Sycamore Prepares to Shut Down
Sycamore Networks Inc. (Nasdaq: SCMR) is finally calling it quits.
The optical networking company announced Tuesday afternoon that it's going to wind down operations.
Most of Sycamore's assets are being sold to private equity firm Marlin Equity Partners for $18.75 million, a deal expected to close before April. The business includes just about everything Sycamore does, including optical networking. [Ed. note: Marlin Equity is not to be confused with JT Marlin, the firm from the movie Boiler Room in which Vin Diesel plays a stockbroker. Just saying.]
Once that sale is done, Sycamore plans to start liquidation procedures. The Marlin sale and the liquidation are subject to stockholder approval.
Not included in the Marlin sale is IQstream, a traffic optimizer that targets mobile networks. Sycamore is trimming staff associated with IQstream but still hasn't determined if the business will be sold or liquidated.
Sycamore also announced a cash distribution of $2 per share, supplementing the $10 per share announced in September.
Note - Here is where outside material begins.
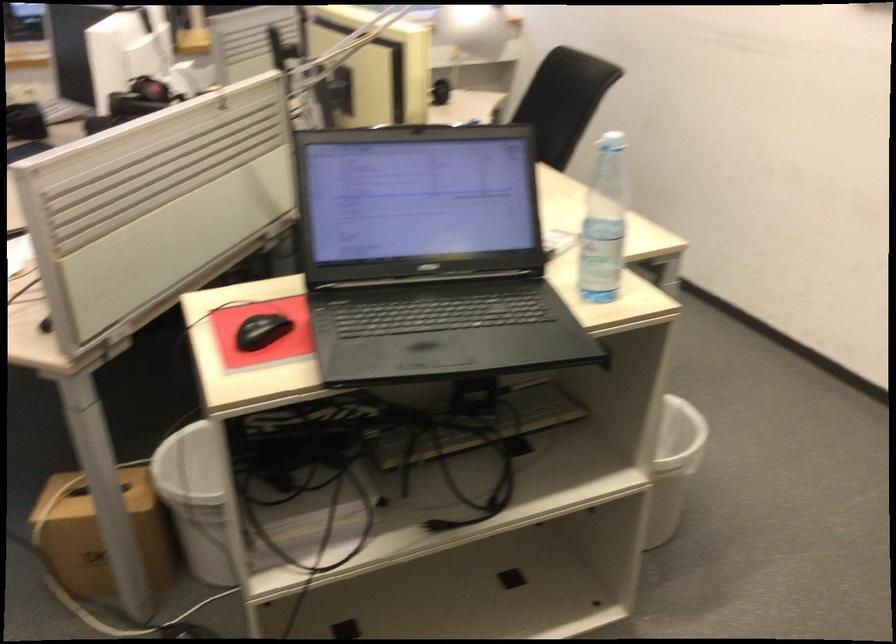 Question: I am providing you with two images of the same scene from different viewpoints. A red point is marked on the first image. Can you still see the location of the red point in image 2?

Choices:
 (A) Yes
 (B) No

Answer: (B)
Sycamore shares were down 27 cents (4.5%) at $5.71 in early after-hours trading.
Why this matters
"What's to save Sycamore?" Light Reading asked that question as far back as 2002, when it was clear the former high-flier was getting battered by optical networking's post-bubble crash.
At the time, Sycamore had $1 billion in cash. Could it be put to use to revive the company? we wondered.
Apparently not. Although Sycamore has perked up in the last year or so with its software focus, the company never fully revived, subsisting on its installed base for optical cross-connects. In 1999, the days of irrational exuberance, Sycamore had a market capitalization of more than $14 billion without having turned a profit. Its market cap today is $173 million.
As for why all this matters: Light Reading was founded to cover the brave new world of optical networking, with Sycamore high on the list of subjects. Sycamore managed to stick around a lot longer than most, but it never really recovered after the bubble burst.